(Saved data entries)
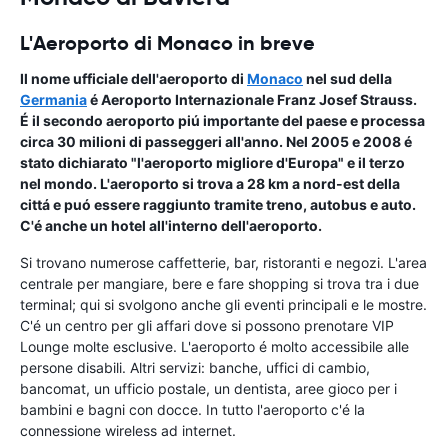
L'Aeroporto di Monaco in breve
Il nome ufficiale dell'aeroporto di
Monaco
nel sud della
Germania
é
Aeroporto Internazionale
Franz Josef Strauss
.
É il secondo aeroporto piú importante del paese e processa
circa 30 milioni di passeggeri all'anno. Nel 2005 e 2008 é
stato dichiarato "l'aeroporto migliore d'Europa" e il terzo
nel mondo. L'aeroporto si trova a 28 km a nord-est della
cittá e puó essere raggiunto tramite treno, autobus e auto.
C'é anche un hotel all'interno dell'aeroporto.
Si trovano numerose caffetterie, bar, ristoranti e negozi. L'area
centrale per mangiare, bere e fare shopping si trova tra i due
terminal; qui si svolgono anche gli eventi principali e le mostre.
C'é un centro per gli affari dove si possono prenotare VIP
Lounge molte esclusive. L'aeroporto é molto accessibile alle
persone disabili. Altri servizi: banche, uffici di cambio,
bancomat, un ufficio postale, un dentista, aree gioco per i
bambini e bagni con docce. In tutto l'aeroporto c'é la
connessione wireless ad internet.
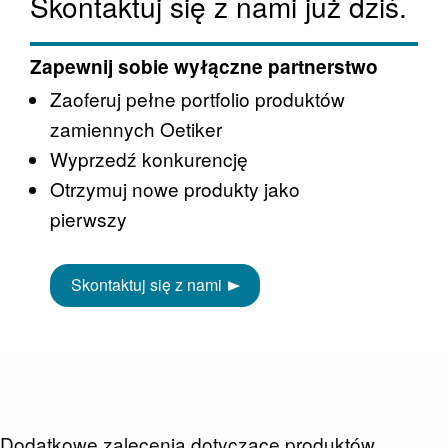
Skontaktuj się z nami już dziś.
Zapewnij sobie wyłączne partnerstwo
Zaoferuj pełne portfolio produktów
zamiennych Oetiker
Wyprzedź konkurencję
Otrzymuj nowe produkty jako
pierwszy
Skontaktuj się z nami
Dodatkowe zalecenia dotyczące produktów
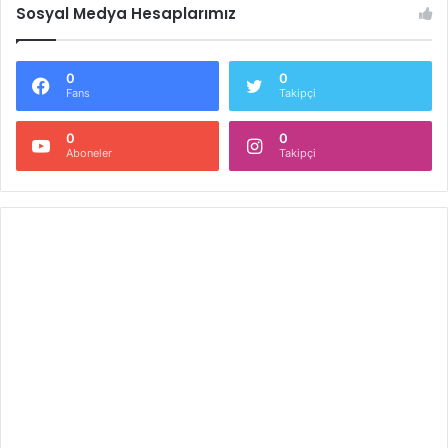
Sosyal Medya Hesaplarımız
0
0
Fans
Takipçi
0
0
Aboneler
Takipçi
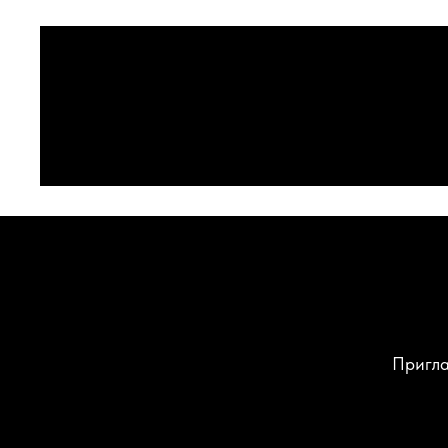
Пригла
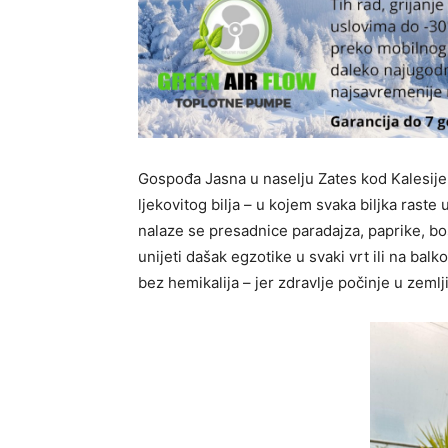
Gospođa Jasna u naselju Zates kod Kalesije v
ljekovitog bilja – u kojem svaka biljka raste
nalaze se presadnice paradajza, paprike, bos
unijeti dašak egzotike u svaki vrt ili na bal
bez hemikalija – jer zdravlje počinje u zemlji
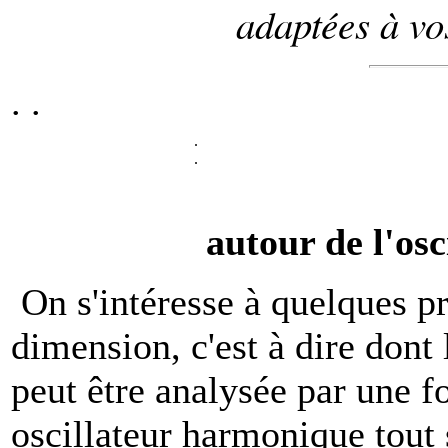
adaptées à vos
.
.
.
.
autour de l'os
On s'intéresse à quelques pr
dimension, c'est à dire dont
peut être analysée par une f
oscillateur harmonique tout 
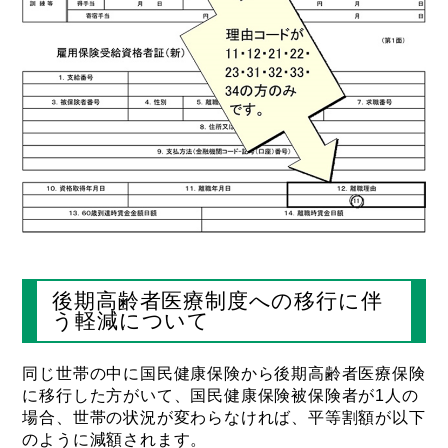
後期高齢者医療制度への移行に伴
う軽減について
同じ世帯の中に国民健康保険から後期高齢者医療保険
に移行した方がいて、国民健康保険被保険者が1人の
場合、世帯の状況が変わらなければ、平等割額が以下
のように減額されます。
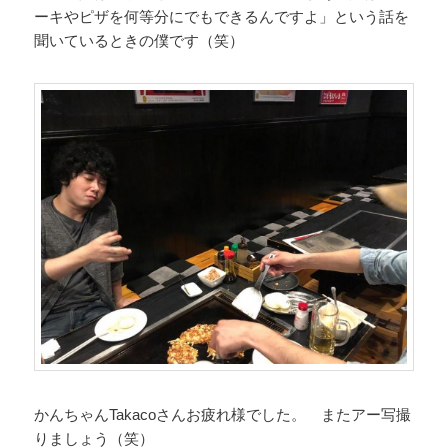
ーキやピザを何等分にでもできるんですよ」という話を
聞いているときの僕です（笑）
かんちゃんTakacoさんお疲れ様でした。 またアー写撮
りましょう（笑）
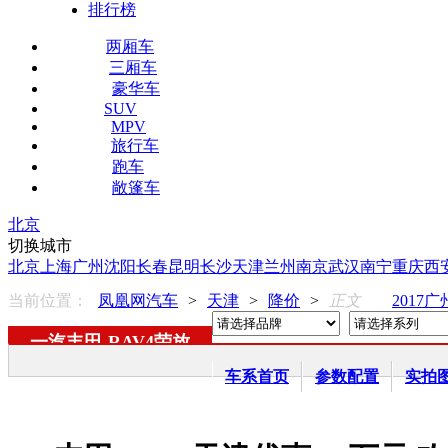
排行榜
两厢车
三厢车
豪华车
SUV
MPV
旅行车
跑车
敞篷车
北京
切换城市
北京
上海
广州
沈阳
长春
昆明
长沙
天津
兰州
南京
武汉
南宁
重庆
西
当前位置：
凤凰网汽车
>
天津
>
降价
>
正文
2017
一汽丰田
-
RAV4荣放
车系首页
参数配置
实拍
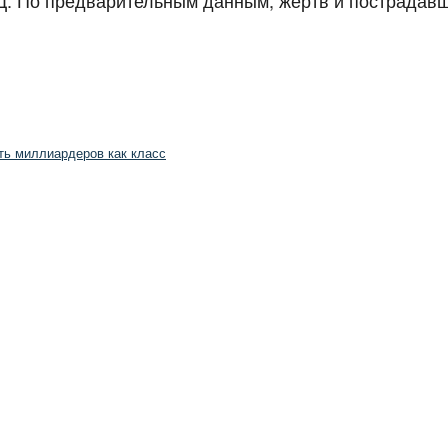
ть миллиардеров как класс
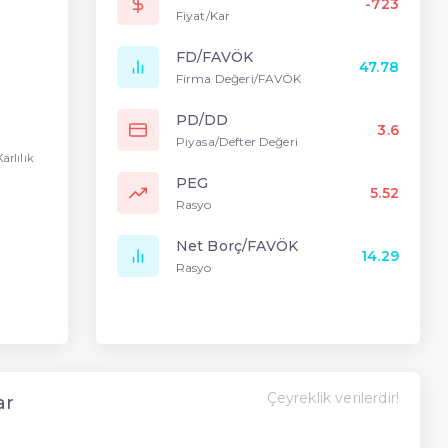
-723
Fiyat/Kar
FD/FAVÖK
47.78
Firma Değeri/FAVÖK
PD/DD
3.6
Piyasa/Defter Değeri
Karlılık
PEG
5.52
Rasyo
Net Borç/FAVÖK
14.29
Rasyo
Çeyreklik verilerdir!
ar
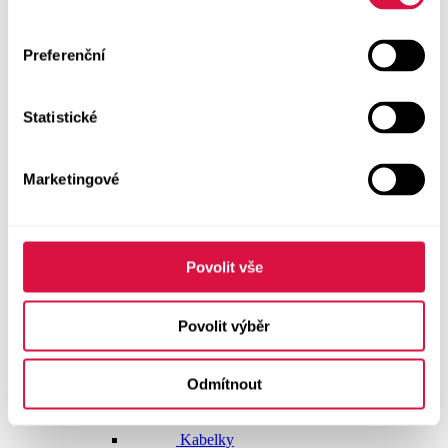
Dlouhé šaty
Preferenční
Krátké šaty
Statistické
Sukně
Doplňky
Marketingové
Vše v kategorii Doplňky
NOVINKY
Boty GEOX
Povolit vše
Dárkové poukazy
Povolit výběr
Pásky
Odmítnout
Peněženky
Kabelky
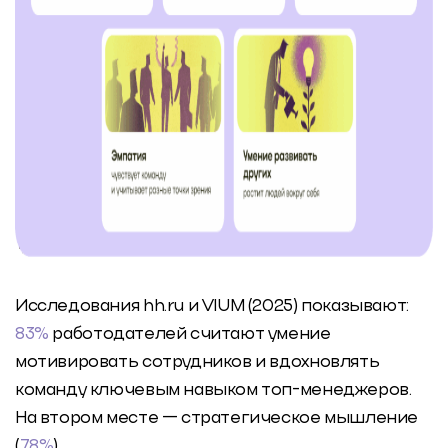
Исследования hh.ru и VIUM (2025) показывают:
83%
работодателей считают умение
мотивировать сотрудников и вдохновлять
команду ключевым навыком топ-менеджеров.
На втором месте — стратегическое мышление
(
78%
).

■ **YOUR GOAL**: Each line from the one holding "Dodatkowe zalecenia dotyczące produktów" through the last line of the records above must be duplicated exactly, and pictures must not be.

■ **ANSWER BOX**:
Dodatkowe zalecenia dotyczące produktów
Sosyal Medya Hesaplarımız
0
0
Fans
Takipçi
0
0
Aboneler
Takipçi
Пригла
Gospođa Jasna u naselju Zates kod Kalesije v
ljekovitog bilja – u kojem svaka biljka raste
nalaze se presadnice paradajza, paprike, bos
unijeti dašak egzotike u svaki vrt ili na bal
bez hemikalija – jer zdravlje počinje u zemlji
adaptées à vos
.
.
.
.
autour de l'os
On s'intéresse à quelques pr
dimension, c'est à dire dont
peut être analysée par une f
oscillateur harmonique tout 
後期高齢者医療制度への移行に伴
う軽減について
同じ世帯の中に国民健康保険から後期高齢者医療保険
に移行した方がいて、国民健康保険被保険者が1人の
場合、世帯の状況が変わらなければ、平等割額が以下
のように減額されます。
ーキやピザを何等分にでもできるんですよ」という話を
聞いているときの僕です（笑）
かんちゃんTakacoさんお疲れ様でした。 またアー写撮
りましょう（笑）
排行榜
两厢车
三厢车
豪华车
SUV
MPV
旅行车
跑车
敞篷车
北京
切换城市
北京
上海
广州
沈阳
长春
昆明
长沙
天津
兰州
南京
武汉
南宁
重庆
西
当前位置：
凤凰网汽车
>
天津
>
降价
>
正文
2017
一汽丰田
-
RAV4荣放
车系首页
参数配置
实拍
ть миллиардеров как класс
-723
Fiyat/Kar
FD/FAVÖK
47.78
Firma Değeri/FAVÖK
PD/DD
3.6
Piyasa/Defter Değeri
Karlılık
PEG
5.52
Rasyo
Net Borç/FAVÖK
14.29
Rasyo
Çeyreklik verilerdir!
ar
Dlouhé šaty
Preferenční
Krátké šaty
Statistické
Sukně
Doplňky
Marketingové
Vše v kategorii Doplňky
NOVINKY
Boty GEOX
Povolit vše
Dárkové poukazy
Povolit výběr
Pásky
Odmítnout
Peněženky
Kabelky
Исследования hh.ru и VIUM (2025) показывают:
83%
работодателей считают умение
мотивировать сотрудников и вдохновлять
команду ключевым навыком топ-менеджеров.
На втором месте — стратегическое мышление
(
78%
).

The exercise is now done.